Getting Practical about Employee Empowerment: What really needs to happen?

Empowerment quickly went from a new focus to a buzz word in the business world—and sadly it is often given more lip service than true effort. I previously wrote an article on ways to encourage empowerment with your employees, and I think it still stands true today. Here are the five sections of the original article:

  • Give them wings
  • Let them fly
  • Make it easy to jump in
  • Set a good example
  • Be gracious

Many organizations have launched projects to increase employee empowerment, yet I often think there is still confusion about the definition of empowerment and how to make strides to create an encouraging environment. Let’s take the points above and get a bit more tactical.

#1 Give them wings

How do you effectively pass more control into the hands of employees? First, do it slowly. Change is hard, especially when change involves letting go of control and building trust. Take it one decision at a time. Identify one process point where control can be transferred to the employee. You can do this on a team basis or an employee-by-employee basis. Perhaps one of your employees has to get manager approval to send out a weekly report, and the report has been spot on for months. Consider eliminating the approval and asking the employee to send the report directly to the intended audience.

#2 Let them fly

Empowering employees means setting them up for success, and then letting go. This can be tough for leaders who have high expectations and are used to doing things their own way. Let’s say you have typically written the business proposals for your team, but now you’re passing that responsibility down the line. You may be tempted to hover, give specific instructions, and share your way of doing things. This can result in the employee feeling watched, boxed in, and constrained. Figure out what information and instruction are truly needed. Challenge yourself to make this list small and check that you’re not injecting your way of doing things rather than creating freedom and encouragement. Then let go. Will the employee’s first draft be as good as what you would have written? Probably not given your experience, but that’s not a reason to micromanage.

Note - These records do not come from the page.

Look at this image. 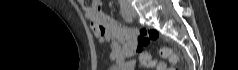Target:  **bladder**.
I'll use <instances>...</instances> for the list:
<instances>
[{
    "instance_id": "obj_1",
    "label": "bladder",
    "mask_w": 238,
    "mask_h": 70,
    "mask_svg": "<svg viewBox=\"0 0 238 70\" xmlns=\"http://www.w3.org/2000/svg\"><path fill=\"white\" fill-rule=\"evenodd\" d=\"M109 70H120V69H118L116 67H111Z\"/></svg>"
}]
</instances>
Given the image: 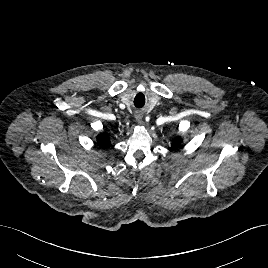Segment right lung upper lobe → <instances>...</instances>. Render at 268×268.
<instances>
[{"label":"right lung upper lobe","instance_id":"cb5924a9","mask_svg":"<svg viewBox=\"0 0 268 268\" xmlns=\"http://www.w3.org/2000/svg\"><path fill=\"white\" fill-rule=\"evenodd\" d=\"M97 141L101 148H107L108 146H110V140L105 133L98 135Z\"/></svg>","mask_w":268,"mask_h":268}]
</instances>
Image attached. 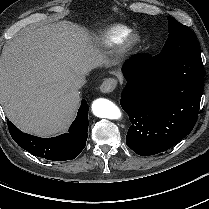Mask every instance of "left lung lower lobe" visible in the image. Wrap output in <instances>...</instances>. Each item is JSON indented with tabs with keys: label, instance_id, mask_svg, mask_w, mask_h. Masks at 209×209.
Segmentation results:
<instances>
[{
	"label": "left lung lower lobe",
	"instance_id": "1",
	"mask_svg": "<svg viewBox=\"0 0 209 209\" xmlns=\"http://www.w3.org/2000/svg\"><path fill=\"white\" fill-rule=\"evenodd\" d=\"M120 104L131 121L126 144L138 155L168 150L193 129L203 94L200 48L169 58L137 54L122 67Z\"/></svg>",
	"mask_w": 209,
	"mask_h": 209
}]
</instances>
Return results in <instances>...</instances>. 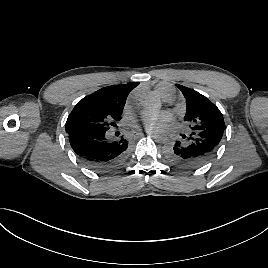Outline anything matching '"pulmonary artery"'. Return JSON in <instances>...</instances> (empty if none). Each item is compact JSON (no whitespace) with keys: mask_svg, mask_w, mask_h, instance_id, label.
<instances>
[{"mask_svg":"<svg viewBox=\"0 0 268 268\" xmlns=\"http://www.w3.org/2000/svg\"><path fill=\"white\" fill-rule=\"evenodd\" d=\"M171 99H172V96H171V97L166 98L165 100H166V101H170Z\"/></svg>","mask_w":268,"mask_h":268,"instance_id":"1","label":"pulmonary artery"}]
</instances>
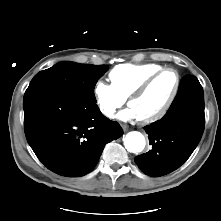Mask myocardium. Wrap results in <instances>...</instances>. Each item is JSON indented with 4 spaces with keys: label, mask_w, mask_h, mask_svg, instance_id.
<instances>
[{
    "label": "myocardium",
    "mask_w": 221,
    "mask_h": 221,
    "mask_svg": "<svg viewBox=\"0 0 221 221\" xmlns=\"http://www.w3.org/2000/svg\"><path fill=\"white\" fill-rule=\"evenodd\" d=\"M171 71L175 74L176 77V84L174 87V90L171 94V96L169 97L168 101L166 102V104L164 105V107L158 111L157 113L146 117V118H141L138 119L141 123L143 124H150V123H154L158 120H160L161 118H163L171 109L174 101L176 100V97L179 93V89H180V85H181V78H180V74L179 72L172 68V67H163L162 69L156 71L155 73L151 74L134 92H132L128 99H127V103L129 104L130 101H132L135 98H138L140 96H142L151 86V84L163 73Z\"/></svg>",
    "instance_id": "obj_1"
}]
</instances>
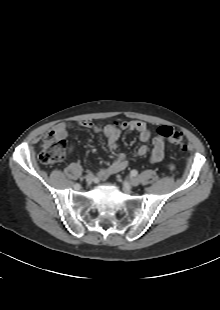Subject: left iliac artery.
<instances>
[{"label":"left iliac artery","instance_id":"left-iliac-artery-1","mask_svg":"<svg viewBox=\"0 0 220 310\" xmlns=\"http://www.w3.org/2000/svg\"><path fill=\"white\" fill-rule=\"evenodd\" d=\"M137 174H138L137 170H132L131 171V176L135 177V176H137Z\"/></svg>","mask_w":220,"mask_h":310}]
</instances>
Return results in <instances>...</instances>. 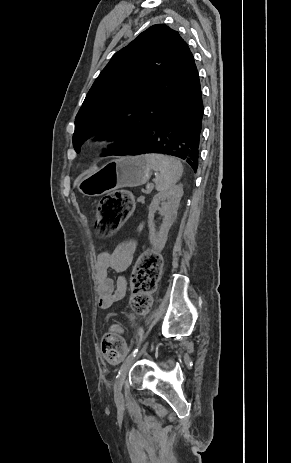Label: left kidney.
Returning a JSON list of instances; mask_svg holds the SVG:
<instances>
[{
    "instance_id": "obj_1",
    "label": "left kidney",
    "mask_w": 291,
    "mask_h": 463,
    "mask_svg": "<svg viewBox=\"0 0 291 463\" xmlns=\"http://www.w3.org/2000/svg\"><path fill=\"white\" fill-rule=\"evenodd\" d=\"M182 196L183 186L176 185L156 194L149 206V240L154 249L158 251L163 250L165 247L168 232L177 218V210ZM157 211H159V214L163 219L158 232L156 231L154 220V216Z\"/></svg>"
}]
</instances>
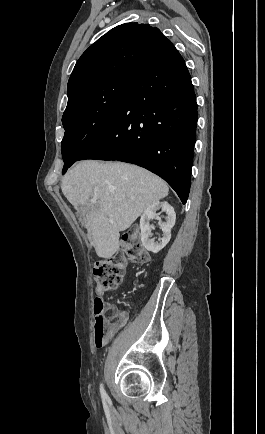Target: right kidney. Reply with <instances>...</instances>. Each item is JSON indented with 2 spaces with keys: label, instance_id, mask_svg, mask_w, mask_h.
<instances>
[{
  "label": "right kidney",
  "instance_id": "obj_1",
  "mask_svg": "<svg viewBox=\"0 0 265 434\" xmlns=\"http://www.w3.org/2000/svg\"><path fill=\"white\" fill-rule=\"evenodd\" d=\"M157 210H161V212H165L166 214V222H159V226L164 232V236L160 242H154V240H150L151 234V224H149L150 220L156 218L158 214H156ZM176 214L174 212V208L168 204V202H154L151 206L146 208L144 214H142L140 218V230H141V242L142 246L148 250V252H153V254H158L162 248H165L166 244L171 240V230L173 226H175Z\"/></svg>",
  "mask_w": 265,
  "mask_h": 434
}]
</instances>
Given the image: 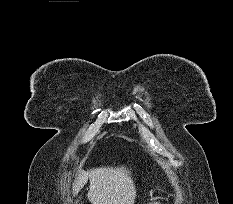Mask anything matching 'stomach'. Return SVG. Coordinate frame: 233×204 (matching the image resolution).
Segmentation results:
<instances>
[{
	"mask_svg": "<svg viewBox=\"0 0 233 204\" xmlns=\"http://www.w3.org/2000/svg\"><path fill=\"white\" fill-rule=\"evenodd\" d=\"M148 204H160V202L156 198H153L148 202Z\"/></svg>",
	"mask_w": 233,
	"mask_h": 204,
	"instance_id": "1",
	"label": "stomach"
}]
</instances>
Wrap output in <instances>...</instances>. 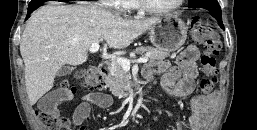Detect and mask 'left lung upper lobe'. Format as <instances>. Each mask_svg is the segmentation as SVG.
<instances>
[{"label":"left lung upper lobe","mask_w":257,"mask_h":130,"mask_svg":"<svg viewBox=\"0 0 257 130\" xmlns=\"http://www.w3.org/2000/svg\"><path fill=\"white\" fill-rule=\"evenodd\" d=\"M189 7L204 8L207 10L221 9L217 0H189Z\"/></svg>","instance_id":"1"}]
</instances>
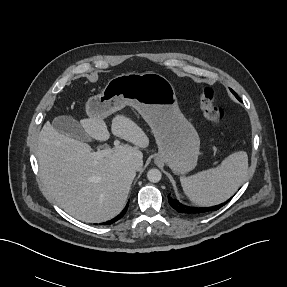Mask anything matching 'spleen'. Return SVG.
<instances>
[{
    "label": "spleen",
    "instance_id": "3e777b00",
    "mask_svg": "<svg viewBox=\"0 0 287 287\" xmlns=\"http://www.w3.org/2000/svg\"><path fill=\"white\" fill-rule=\"evenodd\" d=\"M248 169L244 151L232 153L219 166L193 176L180 177L186 196L199 206H213L229 199L243 183Z\"/></svg>",
    "mask_w": 287,
    "mask_h": 287
}]
</instances>
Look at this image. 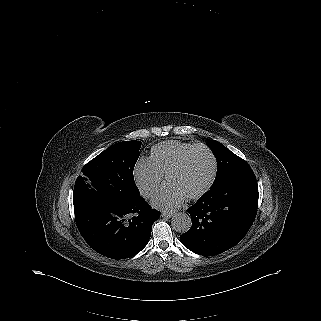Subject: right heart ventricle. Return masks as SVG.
<instances>
[{
    "instance_id": "e07e8e85",
    "label": "right heart ventricle",
    "mask_w": 321,
    "mask_h": 321,
    "mask_svg": "<svg viewBox=\"0 0 321 321\" xmlns=\"http://www.w3.org/2000/svg\"><path fill=\"white\" fill-rule=\"evenodd\" d=\"M197 146L180 140L165 141L152 148L149 160L160 176H167Z\"/></svg>"
}]
</instances>
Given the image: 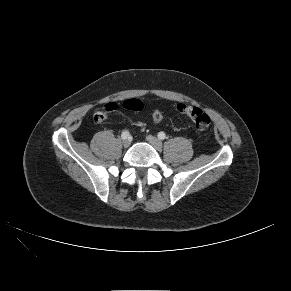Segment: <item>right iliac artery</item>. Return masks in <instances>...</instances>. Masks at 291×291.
Here are the masks:
<instances>
[{"instance_id": "right-iliac-artery-1", "label": "right iliac artery", "mask_w": 291, "mask_h": 291, "mask_svg": "<svg viewBox=\"0 0 291 291\" xmlns=\"http://www.w3.org/2000/svg\"><path fill=\"white\" fill-rule=\"evenodd\" d=\"M129 136H130V134H129V132L126 131V130L123 131L122 134H121V137H122V139H124V140L127 139Z\"/></svg>"}]
</instances>
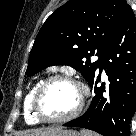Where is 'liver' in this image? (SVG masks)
<instances>
[{
	"instance_id": "liver-1",
	"label": "liver",
	"mask_w": 136,
	"mask_h": 136,
	"mask_svg": "<svg viewBox=\"0 0 136 136\" xmlns=\"http://www.w3.org/2000/svg\"><path fill=\"white\" fill-rule=\"evenodd\" d=\"M61 128H47L32 130L27 136H50Z\"/></svg>"
}]
</instances>
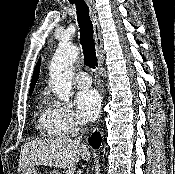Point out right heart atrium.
Here are the masks:
<instances>
[{
  "mask_svg": "<svg viewBox=\"0 0 175 174\" xmlns=\"http://www.w3.org/2000/svg\"><path fill=\"white\" fill-rule=\"evenodd\" d=\"M51 115L54 125L63 136L75 135L84 125L78 114L60 101L52 102Z\"/></svg>",
  "mask_w": 175,
  "mask_h": 174,
  "instance_id": "d8ad5b80",
  "label": "right heart atrium"
}]
</instances>
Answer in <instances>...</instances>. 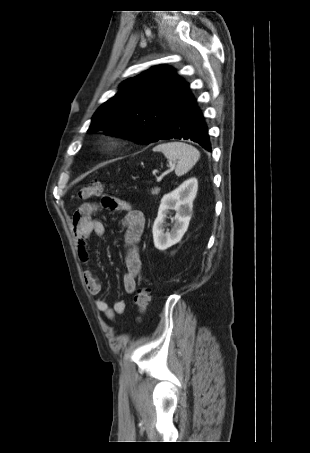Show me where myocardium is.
Instances as JSON below:
<instances>
[{"label":"myocardium","instance_id":"myocardium-1","mask_svg":"<svg viewBox=\"0 0 310 453\" xmlns=\"http://www.w3.org/2000/svg\"><path fill=\"white\" fill-rule=\"evenodd\" d=\"M117 145H118L117 140L113 137H108L103 142V146L106 150L114 149L117 147Z\"/></svg>","mask_w":310,"mask_h":453}]
</instances>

Instead, let them find their own way and then be intentional with your feedback as they learn.

#3 Make it easy to jump in

If we’re truly wanting to empower employees, should we not ask them how they want to increase their control? You may have ideas about transferring tasks down the line, but you should also make it clear that employee ideas are welcome. Team members often notice inefficiencies that are not obvious from a leadership perspective. Perhaps schedule a group discussion specific to talking about inefficiencies and transferring leadership to employees. Or encourage employees to schedule one-on-ones with their direct leaders to share ideas. This approach also means encouraging failure—no idea is a bad idea, some just won’t get implemented—and we need lots of ideas to narrow it down.

#4 Set a good example

How will you show self-empowerment in your own work? Is there something you can ask your boss to transfer down the line to you? Challenge yourself to eliminate inefficiencies in your job as well, and ask for more responsibility where it makes sense. Do you feel the freedom and autonomy to do your job the way you see fit? If not, what can you do to incrementally change that? Ask for what you need and your employees will follow suit. How do you handle your own failures? Do you treat them as negative or part of the process? Be transparent about your own failures and your work. You can set a positive example for employees by the way you handle your own career.

#5 Be gracious

An empowered employee’s decisions will often not match your expectations or the decision you would have made. Be gracious in providing feedback and direction. Remember the mistakes you made earlier in your career (or recently!) to guide you in your reactions. Remember that there are no bad ideas and to encourage risks and failure within your team. One concrete approach is to keep track of the number of new ideas or suggestions on a white board or online tool, and track the number of failures. Display it in such a way that failures and successes are equally celebrated as two parts of a team that is empowered and successful.

Remember that the foundation to a positive work culture is mutual trust between team leaders and team members. You’ll know you’re truly creating an empowering environment when you see employees pushing their boundaries, coming to you with new ideas, and generally seeming more satisfied at work. Encourage every small step as you all learn and grow together.